▶ WHAT THE TASK REQUIRES
Which lines to output? The line containing "jawaban apapun, bahkan dirinya (Kelvin" and every line after it in the data below, each copied exactly.

▶ EXERCISE INPUT
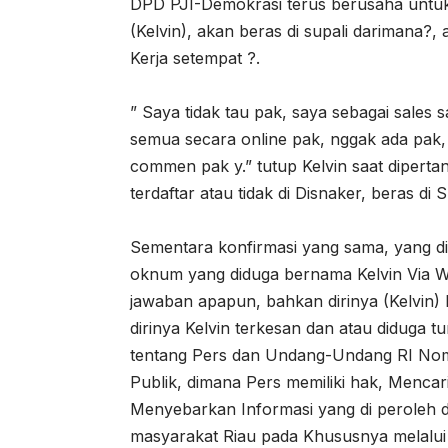
DPD PJI-Demokrasi terus berusaha untuk 
(Kelvin), akan beras di supali darimana?,
Kerja setempat ?.
” Saya tidak tau pak, saya sebagai sales sa
semua secara online pak, nggak ada pak, 
commen pak y.” tutup Kelvin saat diperta
terdaftar atau tidak di Disnaker, beras di 
Sementara konfirmasi yang sama, yang di
oknum yang diduga bernama Kelvin Via W
jawaban apapun, bahkan dirinya (Kelvin
dirinya Kelvin terkesan dan atau didug
tentang Pers dan Undang-Undang RI Nom
Publik, dimana Pers memiliki hak, Menca
Menyebarkan Informasi yang di peroleh 
masyarakat Riau pada Khususnya melalui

▶ ANSWER TO THIS TASK
jawaban apapun, bahkan dirinya (Kelvin
dirinya Kelvin terkesan dan atau didug
tentang Pers dan Undang-Undang RI Nom
Publik, dimana Pers memiliki hak, Menca
Menyebarkan Informasi yang di peroleh 
masyarakat Riau pada Khususnya melalui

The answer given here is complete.